Maybe to provide an aid in the form of a visual, I did a record sketch when I had my first Healey. I too, was in need of refurbishing both seat slider mechanisms. The ball bearings were complete and fine on mine. And one of my, what I call a, "Tack Weld Threaded Stud," on the driver side had sheared away from the floor pan from perhaps, over tightening at the factory, resulting from having inadequate structural stability of the seat secured to the floor, making it unsafe (Oh, like that really matters in a Healey?).

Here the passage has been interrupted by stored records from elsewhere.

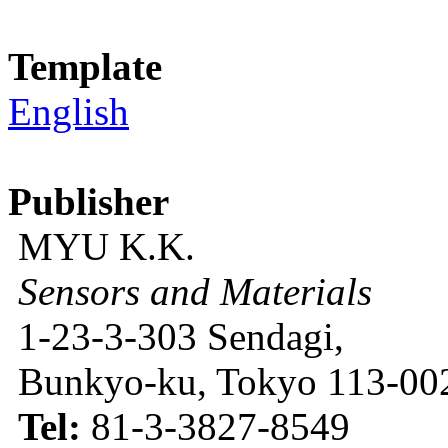
Template
English
Publisher
MYU K.K.
Sensors and Materials
1-23-3-303 Sendagi,
Bunkyo-ku, Tokyo 113-002
Tel:
81-3-3827-8549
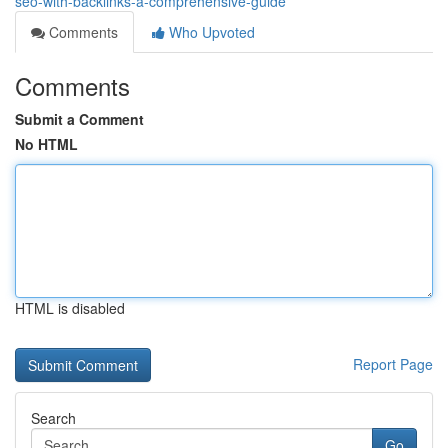
seo-with-backlinks-a-comprehensive-guide
Comments
Who Upvoted
Comments
Submit a Comment
No HTML
HTML is disabled
Report Page
Search
Go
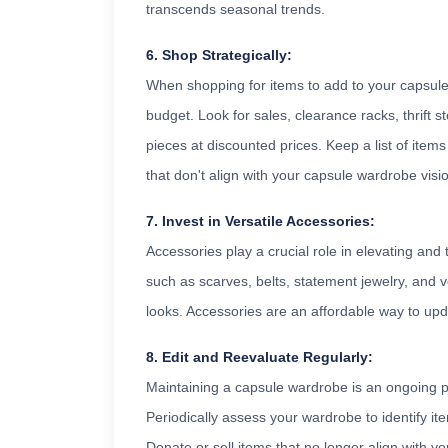
transcends seasonal trends.
6. Shop Strategically:
When shopping for items to add to your capsul
budget. Look for sales, clearance racks, thrift 
pieces at discounted prices. Keep a list of item
that don't align with your capsule wardrobe visi
7. Invest in Versatile Accessories:
Accessories play a crucial role in elevating and 
such as scarves, belts, statement jewelry, and v
looks. Accessories are an affordable way to up
8. Edit and Reevaluate Regularly:
Maintaining a capsule wardrobe is an ongoing pr
Periodically assess your wardrobe to identify ite
Donate or sell items that no longer align with yo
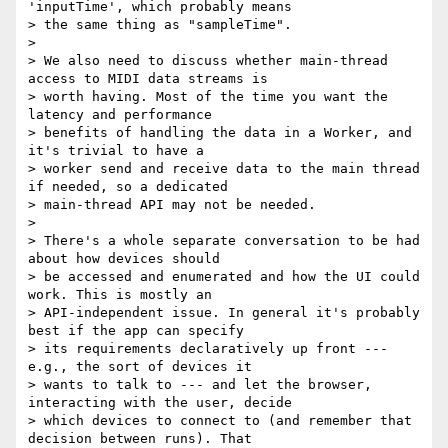
'inputTime', which probably means

> the same thing as "sampleTime".

>

> We also need to discuss whether main-thread 
access to MIDI data streams is

> worth having. Most of the time you want the 
latency and performance

> benefits of handling the data in a Worker, and 
it's trivial to have a

> worker send and receive data to the main thread 
if needed, so a dedicated

> main-thread API may not be needed.

>

> There's a whole separate conversation to be had 
about how devices should

> be accessed and enumerated and how the UI could 
work. This is mostly an

> API-independent issue. In general it's probably 
best if the app can specify

> its requirements declaratively up front --- 
e.g., the sort of devices it

> wants to talk to --- and let the browser, 
interacting with the user, decide

> which devices to connect to (and remember that 
decision between runs). That
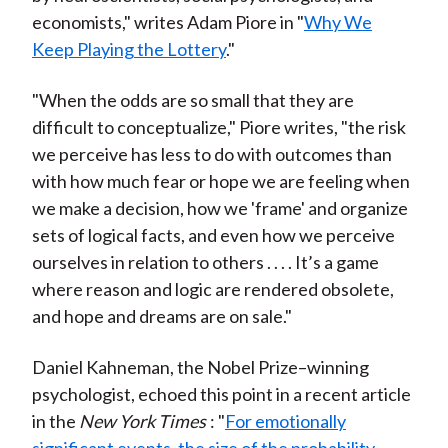
economists," writes Adam Piore in "
Why We
Keep Playing the Lottery
."
"When the odds are so small that they are
difficult to conceptualize," Piore writes, "the risk
we perceive has less to do with outcomes than
with how much fear or hope we are feeling when
we make a decision, how we 'frame' and organize
sets of logical facts, and even how we perceive
ourselves in relation to others . . . . It’s a game
where reason and logic are rendered obsolete,
and hope and dreams are on sale."
Daniel Kahneman, the Nobel Prize–winning
psychologist, echoed this point in a recent article
in the
New York Times
: "
For emotionally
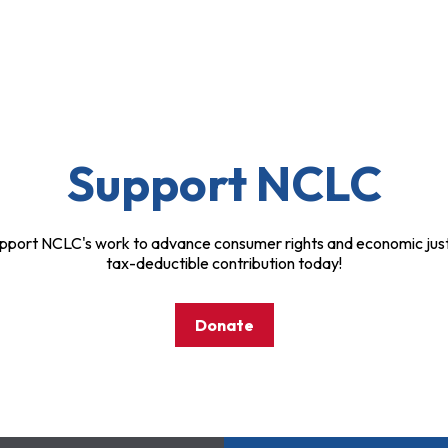
Support NCLC
pport NCLC's work to advance consumer rights and economic just
tax-deductible contribution today!
Donate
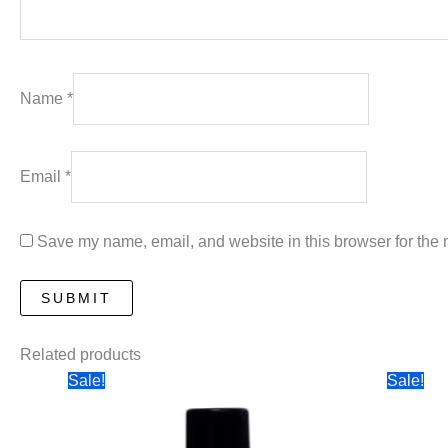
Name
*
Email
*
Save my name, email, and website in this browser for the 
Related products
Sale!
Sale!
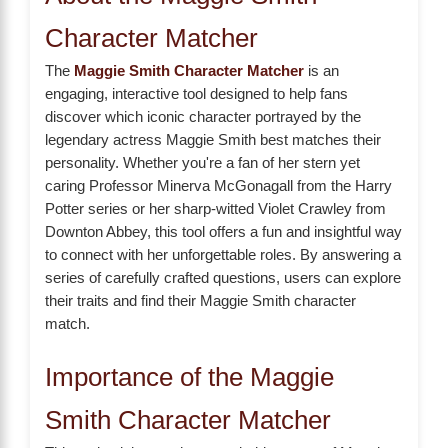
Character Matcher
The
Maggie Smith Character Matcher
is an
engaging, interactive tool designed to help fans
discover which iconic character portrayed by the
legendary actress Maggie Smith best matches their
personality. Whether you're a fan of her stern yet
caring Professor Minerva McGonagall from the Harry
Potter series or her sharp-witted Violet Crawley from
Downton Abbey, this tool offers a fun and insightful way
to connect with her unforgettable roles. By answering a
series of carefully crafted questions, users can explore
their traits and find their Maggie Smith character
match.
Importance of the Maggie
Smith Character Matcher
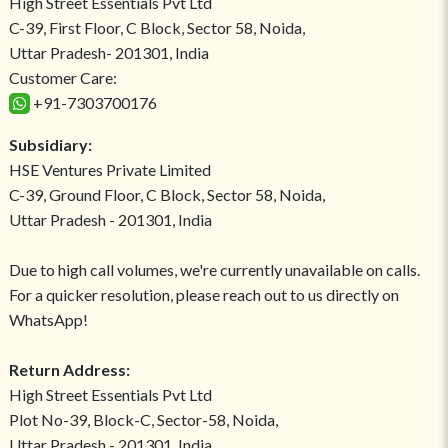
High Street Essentials Pvt Ltd
C-39, First Floor, C Block, Sector 58, Noida,
Uttar Pradesh- 201301, India
Customer Care:
+91-7303700176
Subsidiary:
HSE Ventures Private Limited
C-39, Ground Floor, C Block, Sector 58, Noida,
Uttar Pradesh - 201301, India
Due to high call volumes, we're currently unavailable on calls.
For a quicker resolution, please reach out to us directly on
WhatsApp!
Return Address:
High Street Essentials Pvt Ltd
Plot No-39, Block-C, Sector-58, Noida,
Uttar Pradesh - 201301, India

Anyway, from the sketch enclosed, you can see there is this 1/8" diameter rod (Bob referred to as a pin and I came up with my own concoction term as a, "Bearing Stop"), that was in the way of conveniently removing the one defective stud. Again and as a "ditto" to Bob's answer, that 1/8" diameter rod does help in preventing the bearings from rolling out found in between the top and bottom rail. It was necessary for me to completely cut away the pin/stop to gain convenient access and begin completely removing the defective stud from the bottom rail.
From my notes, you can see I had to purchase a new piece of 1/8" diameter steel rod (stock). Then place bearings back in between the rails, then cut to slide new piece of rod through the existing side holes of the lower slide rail, then solder/weld.
As a word of advice, one should make sure to extend the rod just enough outside the inner rail to prevent the bearings having any opportunity of slipping out. But by the same token, make sure the rod overall length does not come in contact with the outer rail's motion, thus preventing potential binding (overall length of rod as my sketch begins to suggests).